Добрыня, обнимая Настасью, молча обошел его, не взглянув, и вышел из гридницы.
Встал князь, за ним потянулись гости. Все обходили Алешу, как вещь, стоявшую на пути, и скоро он остался один, на коленях, в приготовленной для пышного празднества гриднице.
Владимир, сначала хотевший попросту приказать отрубить лживому послу голову, чтоб другим неповадно было, уже уходя, остыл. Покаянный вид Алеши и то, что склонился он перед Добрыней, а не перед ним, неожиданно убедило его передумать. «Дела любовные, не измена — хотя и измена, конечно: Добрыня мной был послан, и не просто так». Воспоминание о том, почему именно был послан Добрыня с наказом не возвращаться, пока князь не позовет («Так ведь вернулся. Это что же — и этот ослушник?»), окончательно его остудило. Приехали — и ладно. Вовремя приехали. Не время сейчас богатырями разбрасываться. А в своих делах — пусть сами и разбираются.
Алеша каждый вечер приходил стоять на коленях перед теремом Добрыни. Никто к нему не выходил.
— Добрыня Никитич! Погодь! — с поворота дворцовой лестницы его окликнула миловидная девушка. По одежде и по тому, как держится, прикинул он, — одна из княжон. Тогда это какая же? Марью вроде замуж выдали, и давно… Наташка! Эта взрослая, полная достоинства девушка — Наташка, чумазое улыбчивое чудо, которое Илья подкидывал на руках. Эх, Илья… Не вернешься ты к тем, кому тебя не хватает, как вернулся он, Добрыня. Не сбудется сказка. На этот раз — нет.
— А знаешь ли ты, Добрыня Никитич, — девушка спустилась на несколько ступенек, приблизившись к нему почти вплотную и глядя ему в глаза изучающим, загадочным взглядом, — что сказал бы тебе один человек?
Сказки не сбываются.
Она продолжила, как по-наученному:
— Он сказал бы: избей Алешку в кровь, повыдирай ему все кудри, обругай пащенка по-черному — но прости.
Да, он бы, наверное, так и сказал.
И почему у Натальи такой мерцающий секретом и совсем не скорбный взгляд? И губки сложены так по-деловитому: велели, мол, передать.
Молчи, душа, молчи, сказки не сбываются!
Но простить?! Мамино горе — простить?

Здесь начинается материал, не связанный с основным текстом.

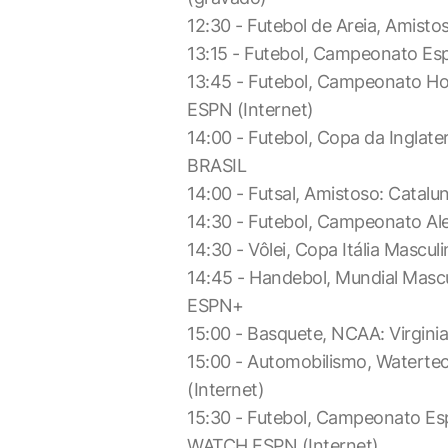
12:30 - Futebol de Areia, Amisto
13:15 - Futebol, Campeonato Es
13:45 - Futebol, Campeonato H
ESPN (Internet)
14:00 - Futebol, Copa da Inglat
BRASIL
14:00 - Futsal, Amistoso: Catalu
14:30 - Futebol, Campeonato A
14:30 - Vôlei, Copa Itália Mascu
14:45 - Handebol, Mundial Mascu
ESPN+
15:00 - Basquete, NCAA: Virgin
15:00 - Automobilismo, Waterte
(Internet)
15:30 - Futebol, Campeonato Espa
WATCH ESPN (Internet)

Женино отчаяние, когда ей все равно было, что замуж, что в омут, — и это простить?
Вечером Добрыня спустился с крыльца, за вихры затащил Алешу во двор и там бил, долго и жестоко, крепко прикладывая лицом о перила крыльца. Счастливый Алешка в промежутках бормотал разбитыми губами: «За Настасью — прости… Христом Богом… За маму…»
Они сидели вдвоем на крыльце и пили из баклаги, передавая друг другу. Алеша прикладывался осторожно и всякий раз морщился: разбитые в оладьи губы болели.
— Как думаешь, — вдруг тихо спросил Добрыня, — Илья умер?
— Меня тут тогда не было, — осторожно ответил Алеша. — Говорят, что да. Но знаешь… когда ты сегодня наконец ко мне вышел… у тебя была такая рожа… ну, такая… мы ж двенадцать лет вдвоем среди чужих… мне показалось, что нет.